Когда, сменившись, я вернулся на основную позицию и спросил своего друга и будущего соавтора Юру Щеглова о его результатах, он сказал, что вышла нелепость: сначала он не понял команды, а когда стал стрелять, было поздно, и он не попал даже в «молоко». У нас с Юрой всю жизнь были сложные отношения, но тут, боюсь, даже Фрейд бессилен.
В третий раз на волоске от гибели я оказался, когда, уже в Калифорнии, едва научившись водить машину, поехал в горы кататься на лыжах один (1984). Пока я ехал, пошел дождь, а в горах – снег; образовался гололед (black ice). Я надел цепи, ехал медленно и помнил, что главное – в случае чего не тормозить. На льду меня резко повело вправо, тормозить я не стал, и машина, перевалив через слабо выраженный бордюр, полетела в пропасть.
Летела долго, трижды ударялась о склон и снова прыгала вниз, потом перевернулась в воздухе (я успел спросить себя, что же я думаю в этот судьбоносный миг, и ответить: «Как глупо!») и приземлилась, колесами вверх, на дно стометрового ущелья. Переднее пассажирское место пришлось при этом на огромный валун и было вдавлено. Ветровое стекло покрылось сеткой трещин, но не разбилось. Зато заднее было выбито, и через него я вылез наружу.
Снегопад прошел, сверкало солнце, из машины доносилась музыка – радио продолжало работать. У меня побаливала шея, в остальном все было прекрасно, беспокоила только мысль: взорвется ли машина. Если взорвется – надо срочно отбежать подальше, а если нет – как позорно будет выглядеть мой маневр. В кино машина в таких случаях всегда взрывалась, но структуралистское чутье подсказывало отнести это на счет приемов выразительности. Я все еще раздумывал, когда сверху донесся голос: «Вы живы?» – «Да. Она взорвется?» – «Нет». – «Кто вы?» – «Я фельдшер. Спускаюсь к вам».
Он спустился, посветил мне фонариком в глазное дно, слазил в машину и достал мои документы, лыжи и прочее, вызвал по walkie-talkie (мобильников еще не было) скорую помощь, полицию и эвакуаторов.
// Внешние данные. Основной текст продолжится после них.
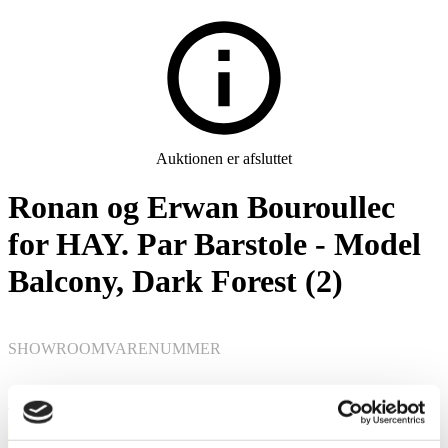
Auktionen er afsluttet
Ronan og Erwan Bouroullec
for HAY. Par Barstole - Model
Balcony, Dark Forest (2)
SHOWROOM
VARENUMMER
Aarhus
6589751
Havemøbler
Momsvare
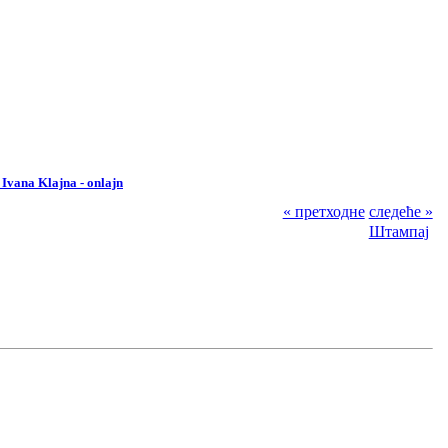
 Ivana Klajna - onlajn
« претходне
следеће »
Штампај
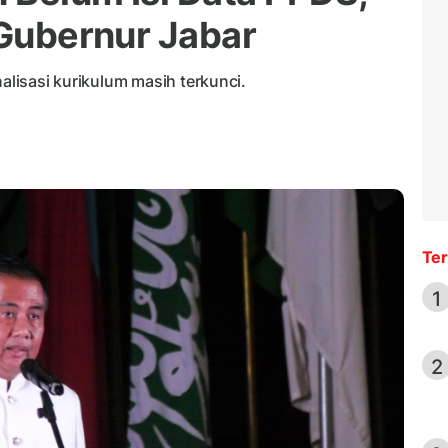
 Gubernur Jabar
nalisasi kurikulum masih terkunci.
Ter
1
2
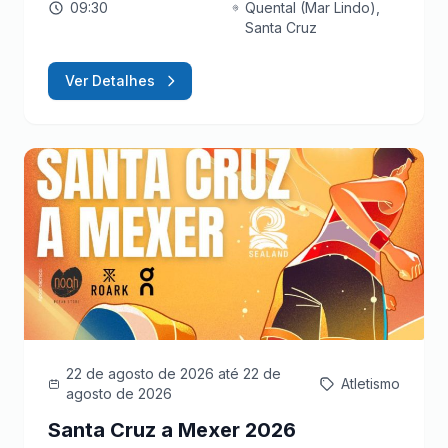
09:30
Quental (Mar Lindo),
Santa Cruz
Ver Detalhes
22 de agosto de 2026
até 22 de
Atletismo
agosto de 2026
Santa Cruz a Mexer 2026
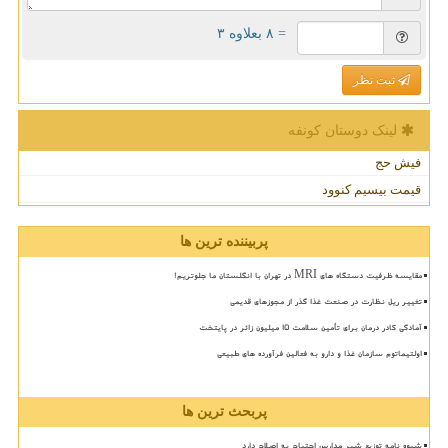
= ۸ بعلاوه ۳
ثبت نظر
لینک دوستان كونفه
فیش حج
قیمت بیسیم کنوود
پربیننده ترین ها
مقایسه ظرفیت دستگاه های MRI در تهران با انگلستان ما جلوتریم!
تغییر ریل نظارت در صنعت غذا گذر از مجوزهای قدیمی
آمادگی کادر درمان برای تأمین سلامت 15 میلیون زائر در پایتخت
اولتیماتوم سازمان غذا و دارو به فعالین فرآورده های طبیعی
پربحث ترین ها
شیوه نامه توزیع شیر مدارس احتیاج به اصلاح دارد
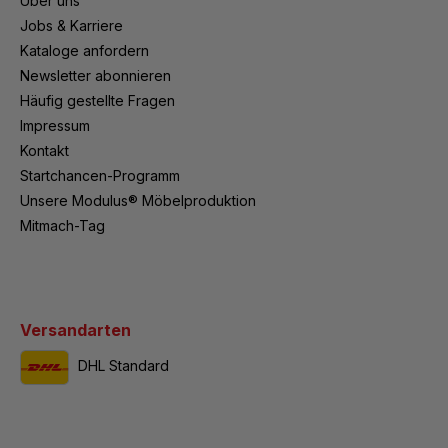
Über uns
Jobs & Karriere
Kataloge anfordern
Newsletter abonnieren
Häufig gestellte Fragen
Impressum
Kontakt
Startchancen-Programm
Unsere Modulus® Möbelproduktion
Mitmach-Tag
Versandarten
DHL Standard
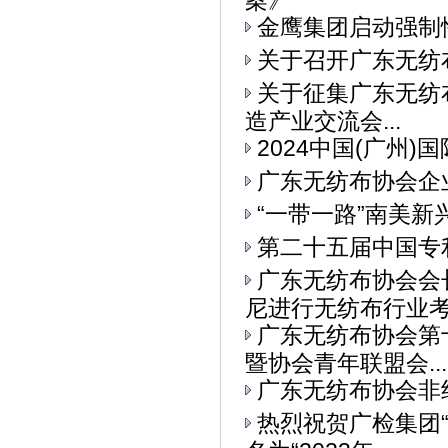
案》
金鹰集团启动强制
关于召开广东无纺
关于征集广东无纺布
造产业交流会...
2024中国(广州
广东无纺布协会企
“一带一路”南美
第二十五届中国专
广东无纺布协会会
尼进行无纺布行业考察
广东无纺布协会第
暨协会青年联盟会...
广东无纺布协会非
热烈祝贺广检集团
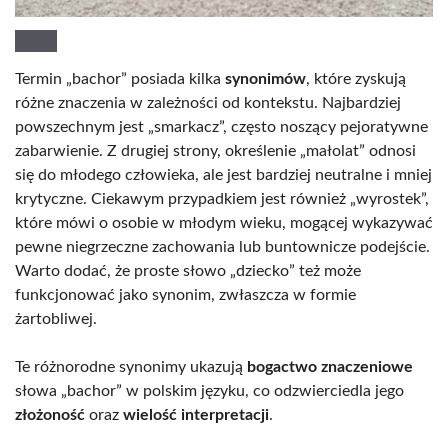
Termin „bachor” posiada kilka
synonimów
, które zyskują
różne znaczenia w zależności od kontekstu. Najbardziej
powszechnym jest „smarkacz”, często noszący pejoratywne
zabarwienie. Z drugiej strony, określenie „małolat” odnosi
się do młodego człowieka, ale jest bardziej neutralne i mniej
krytyczne. Ciekawym przypadkiem jest również „wyrostek”,
które mówi o osobie w młodym wieku, mogącej wykazywać
pewne niegrzeczne zachowania lub buntownicze podejście.
Warto dodać, że proste słowo „dziecko” też może
funkcjonować jako synonim, zwłaszcza w formie
żartobliwej.
Te różnorodne synonimy ukazują
bogactwo znaczeniowe
słowa „bachor” w polskim języku, co odzwierciedla jego
złożoność
oraz
wielość interpretacji
.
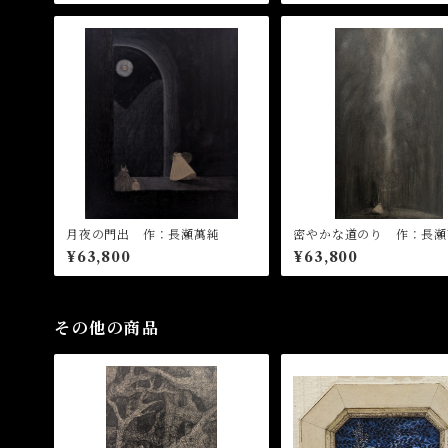
月夜の門出 作：長瀬萬純
密やかな道のり 作：長瀬
¥63,800
¥63,800
その他の商品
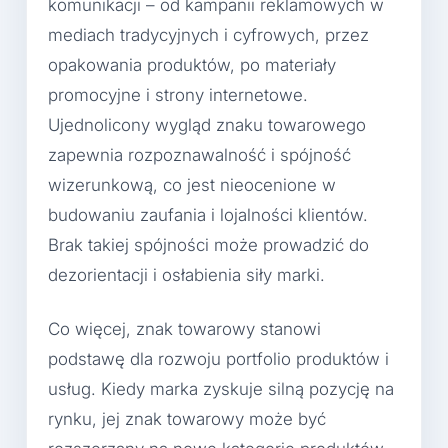
komunikacji – od kampanii reklamowych w
mediach tradycyjnych i cyfrowych, przez
opakowania produktów, po materiały
promocyjne i strony internetowe.
Ujednolicony wygląd znaku towarowego
zapewnia rozpoznawalność i spójność
wizerunkową, co jest nieocenione w
budowaniu zaufania i lojalności klientów.
Brak takiej spójności może prowadzić do
dezorientacji i osłabienia siły marki.
Co więcej, znak towarowy stanowi
podstawę dla rozwoju portfolio produktów i
usług. Kiedy marka zyskuje silną pozycję na
rynku, jej znak towarowy może być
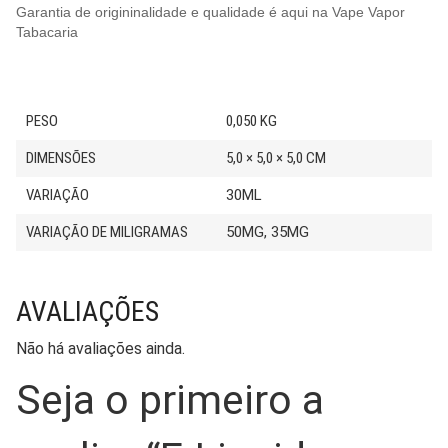
Garantia de origininalidade e qualidade é aqui na Vape Vapor
Tabacaria
PESO
0,050 KG
DIMENSÕES
5,0 × 5,0 × 5,0 CM
VARIAÇÃO
30ML
VARIAÇÃO DE MILIGRAMAS
50MG, 35MG
AVALIAÇÕES
Não há avaliações ainda.
Seja o primeiro a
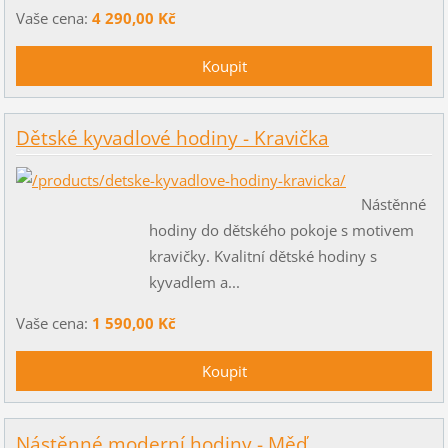
Vaše cena:
4 290,00 Kč
Dětské kyvadlové hodiny - Kravička
Nástěnné
hodiny do dětského pokoje s motivem
kravičky. Kvalitní dětské hodiny s
kyvadlem a...
Vaše cena:
1 590,00 Kč
Nástěnné moderní hodiny - Měď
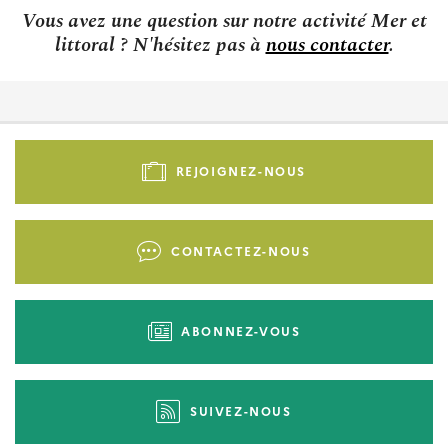
Vous avez une question sur notre activité Mer et
littoral ? N'hésitez pas à
nous contacter
.
Pied
de
REJOIGNEZ-NOUS
page
-
Liens
CONTACTEZ-NOUS
d'actions
ABONNEZ-VOUS
SUIVEZ-NOUS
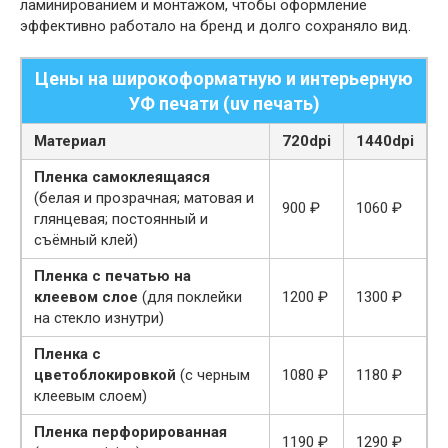
ламинированием и монтажом, чтобы оформление
эффективно работало на бренд и долго сохраняло вид.
Цены на широкоформатную и интерьерную
УФ печати (uv печать)
Материал
720dpi
1440dpi
Пленка самоклеящаяся
(белая и прозрачная; матовая и
900 ₽
1060 ₽
глянцевая; постоянный и
съёмный клей)
Пленка с печатью на
клеевом слое
(для поклейки
1200 ₽
1300 ₽
на стекло изнутри)
Пленка с
цветоблокировкой
(с черным
1080 ₽
1180 ₽
клеевым слоем)
Пленка перфорированная
1190 ₽
1290 ₽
Через десять минут ущелье кишело людьми в формах этих трех ведомств. Меня примотали клейкой лентой к носилкам, отвезли в больницу, сделали рентген и вскоре отпустили со словами, что переломов нет. Полицейский сообщил, что машине капут[33]; страховка в дальнейшем полностью оплатила ее стоимость, и я купил новую. На шее потом обнаружили трещину, но через три месяца и она затянулась. В общем, я опять отделался легким испугом.
Мораль? Первым случаем гордиться не приходится: недолгий hubris – и в кусты. Второй любопытен в свете не только психоанализа, но и выкладок Аристотеля о сравнительной эффектности трагических сюжетов. А третий всегда помню как полный триумф структурной поэтики и вообще эстетического подхода к жизни.
О любви
Недавно в связи со знаменитым катулловским «Odi et amo…» я перечитал и соответствующую эпиграмму Марциала. Ср. в русском переводе:
Двустишие Марциала, как правило, приводится в связи с его катулловским источником, но исключительно под знаком пародии – как нечто эффектное, но легковесное, грубоватое, слишком прямолинейное. Действительно, такое прочтение напрашивается. Хотя и написанная с оглядкой на высокий образец экзистенциальной медитации, эпиграмма Марциала по-простецки оскорбительна. Катулл страдает от терзающих его противоречивых чувств и безуспешно ломает голову над их причиной, а Марциал использует его словарь и формат, чтобы без обиняков высказать адресату (у Катулла и адресата-то, по сути, нет) свое ничуть не проблематизируемое «фэ».